Colour company Pantone has announced its colour of the year for 2020 and it’s Classic Blue, Pantone 19-4052.
Every year Pantone announces the colour of the year, a colour trend they predict will influence all aspects of art, design and culture, this year Classic Blue usurps Living Coral 16-1546, as the colour that will influence palettes throughout the coming year.
The meaning behind the colour was stated by Pantone as “Instilling calm, confidence, and connection, this enduring blue hue highlights our desire for a dependable and stable foundation on which to build as we cross the threshold into a new era”.
The announcement is sure to see blue influence palettes in 2020, but what about palates?
We’ve seen an upsurge of blue in food in the last year, both in its increased presence in baked confectionary and icings, but particularly in the hunt for naturally occurring blue pigmentation in ingredients.
It is rare to see the colour blue appearing in nature and especially so in food. That is for a number of reasons. First, the compounds that absorb the right part of the electromagnetic spectrum, in order to see blue, a substance has to absorb the part of the spectrum that registers as orange, are extremely difficult to produce biologically. Blue light has the longest wavelength of any colour on the electromagnetic spectrum and it is thought that plants absorb this light in order to grow more efficiently.
When we see blue appearing in nature, whether it be the sky, exotic birds’ plumage, flowers or butterfly wings are not a true form of blue but rather the result of Rayleigh scattering – a scattering of light off of the molecules of the air by particles that are very small; 10 times smaller or less than the wavelength of light, of the black colour.
The same is true of ingredients, while there are some examples of the colour naturally occurring in nature they are hard to find. Even synthetic food colouring is difficult, there are currently only two blue food dyes approved for use in the United States, one produced from coal tar and the other, indigo carmine, which is produced from synthetic indigo, a natural blue colourant derived from spirulina (a micro-algae).
The naturally-occurring blue colour in food is down to the presence of anthocyanins, a pigment, which depending on the pH can appear as red, blue or purple, and responsible for the red-blue colour of many grains, fruits and vegetables.

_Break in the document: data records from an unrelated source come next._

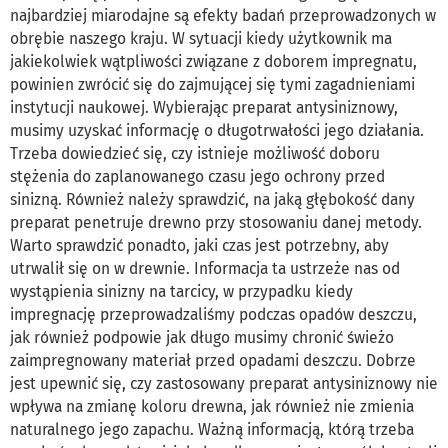
najbardziej miarodajne są efekty badań przeprowadzonych w
obrębie naszego kraju. W sytuacji kiedy użytkownik ma
jakiekolwiek wątpliwości związane z doborem impregnatu,
powinien zwrócić się do zajmującej się tymi zagadnieniami
instytucji naukowej. Wybierając preparat antysiniznowy,
musimy uzyskać informację o długotrwałości jego działania.
Trzeba dowiedzieć się, czy istnieje możliwość doboru
stężenia do zaplanowanego czasu jego ochrony przed
sinizną. Również należy sprawdzić, na jaką głębokość dany
preparat penetruje drewno przy stosowaniu danej metody.
Warto sprawdzić ponadto, jaki czas jest potrzebny, aby
utrwalił się on w drewnie. Informacja ta ustrzeże nas od
wystąpienia sinizny na tarcicy, w przypadku kiedy
impregnację przeprowadzaliśmy podczas opadów deszczu,
jak również podpowie jak długo musimy chronić świeżo
zaimpregnowany materiał przed opadami deszczu. Dobrze
jest upewnić się, czy zastosowany preparat antysiniznowy nie
wpływa na zmianę koloru drewna, jak również nie zmienia
naturalnego jego zapachu. Ważną informacją, którą trzeba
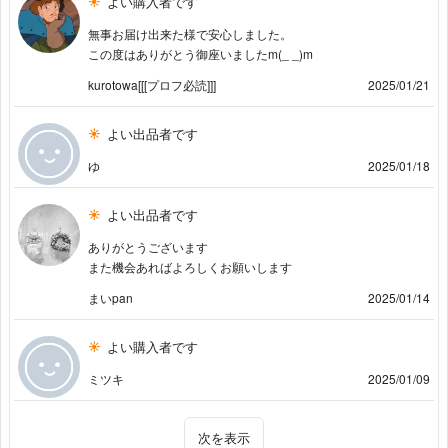
よい購入者です
無事お届け出来た様で安心しました。
この度はありがとう御座いましたm(_ _)m
kurotowa[[[プロフ必読]]]
2025/01/21
よい出品者です
ゆ
2025/01/18
よい出品者です
ありがとうございます
また機会あればよろしくお願いします
まいpan
2025/01/14
よい購入者です
ミツキ
2025/01/09
次を表示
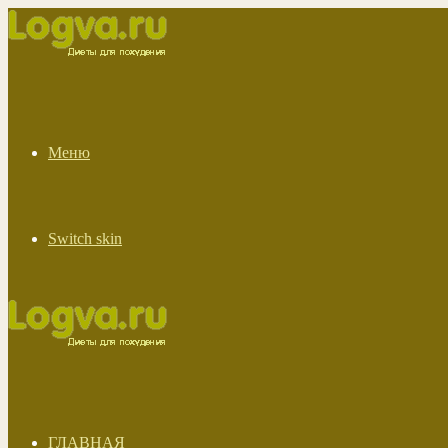
Меню
Switch skin
ГЛАВНАЯ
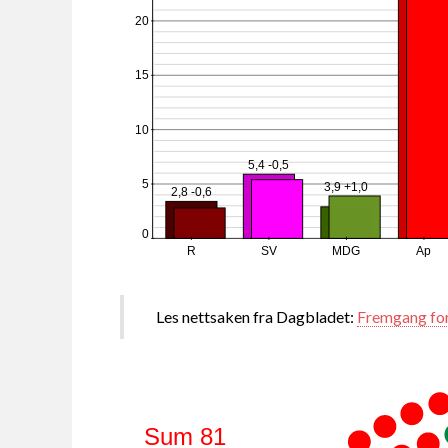
20
15
10
5,4 -0,5
5
3,9 +1,0
2,8 -0,6
0
R
SV
MDG
Ap
Les nettsaken fra Dagbladet:
Fremgang for 
Sum 81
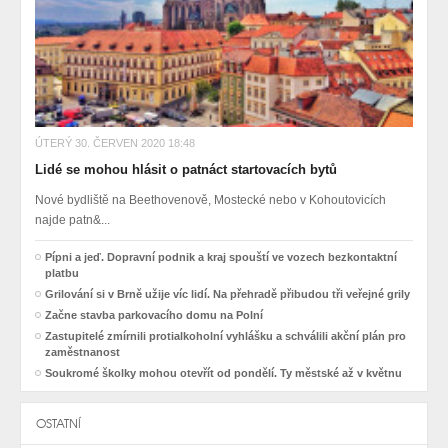
ÚTERÝ 30. ČERVEN 2020 18:48
Lidé se mohou hlásit o patnáct startovacích bytů
Nové bydliště na Beethovenově, Mostecké nebo v Kohoutovicích
najde patn&...
Pípni a jeď. Dopravní podnik a kraj spouští ve vozech bezkontaktní
platbu
Grilování si v Brně užije víc lidí. Na přehradě přibudou tři veřejné grily
Začne stavba parkovacího domu na Polní
Zastupitelé zmírnili protialkoholní vyhlášku a schválili akční plán pro
zaměstnanost
Soukromé školky mohou otevřít od pondělí. Ty městské až v květnu
OSTATNÍ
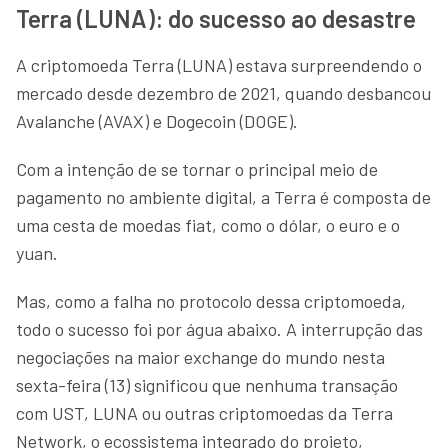
Terra (LUNA): do sucesso ao desastre
A criptomoeda Terra (LUNA) estava surpreendendo o
mercado desde dezembro de 2021, quando desbancou
Avalanche (AVAX) e Dogecoin (DOGE).
Com a intenção de se tornar o principal meio de
pagamento no ambiente digital, a Terra é composta de
uma cesta de moedas fiat, como o dólar, o euro e o
yuan.
Mas, como a falha no protocolo dessa criptomoeda,
todo o sucesso foi por água abaixo. A interrupção das
negociações na maior exchange do mundo nesta
sexta-feira (13) significou que nenhuma transação
com UST, LUNA ou outras criptomoedas da Terra
Network, o ecossistema integrado do projeto,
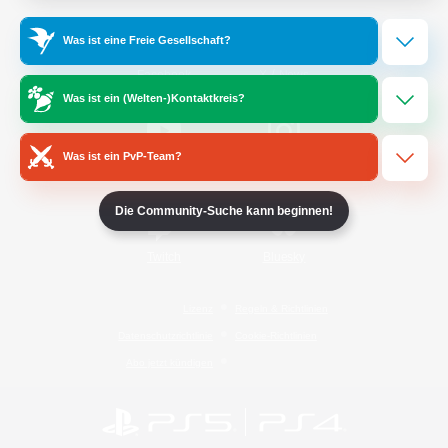
Was ist eine Freie Gesellschaft?
/
Facebook
X
News
Was ist ein (Welten-)Kontaktkreis?
Was ist ein PvP-Team?
YouTube
Instagram
Die Community-Suche kann beginnen!
Twitch
Bluesky
Lizenz
Regeln & Richtlinien
Datenschutzrichtlinie
Cookie-Richtlinien
Abo jetzt kündigen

In recent years, the health benefits of eating blue food have come to the fore, generally, food that contains a high amount of anthocyanins tend to have an antioxidant effect, hence the popularity of blueberries. Together with the rise of food on Instagram and we began to see a keen interest in anything blue in food this year.
Blue Java Banana
The blue banana that tastes like ice-cream went viral in 2019 as the world woke up to this variety. Originating in south-east Asia and found across Hawaii and Central America, the Blue Java Banana’s skin has a green blue tinge before ripening into a familiar pale yellow. What blew people’s minds however, is the fact that it tastes like vanilla ice-cream.
Blue Caviar
This blue scampi roe is harvested in the Oceans surrounding Australia and have a strong flavour of the sea.
Blueberries
Thanks to their antioxidant benefits, blueberries are ubiquitous. The demand for blueberries has increased dramatically worldwide seeing production in countries such as Chile, USA, Mexico and Portugal expand significantly to meet it. 2020 is predicted to be another very successful year for the blueberry.
Blue corn
A heirloom corn variety once used by Native American populations, the blue-coloured grain has recently found popularity again along with many other forgotten corns.
The blue blood of the Horseshoe Crab
Eaten, in some parts of Asia, the blood is widely used by pharmaceutical companies to detect bacteria. It is so sought-after that in can fetch, in some places, prices of up to $60,000 a gallon.
Nasi kerabu
Malay rice specialty, nasi kerabu is coloured using the blue pigmentation from the butterfly pea flower and usually served with fried chicken or dried fish.
Blue lobster
One in every 2 million lobsters is blue due to a defect which causes them to produce a large amount of a certain protein. This, combined with a red carotenoid molecule, creates a blue complex known as crustacyanin, resulting in the blue colour. Several of these blue creatures were caught recently, however, they were saved from the pot and instead happily live out their lives in aquariums.
Cornflower
Cornflower (Centaurea cynaus) – also called Bachelors button, has a slightly sweet to spicy, clove-like flavour. It is an edible flower but because of its bitterness, it is more commonly used as a garnish.
Blue olives
The blue olive has firm green flesh with a pasty, avocado-like texture. It is astringent when unripe, and slightly sour when ripe. In its native home in Sri Lanka.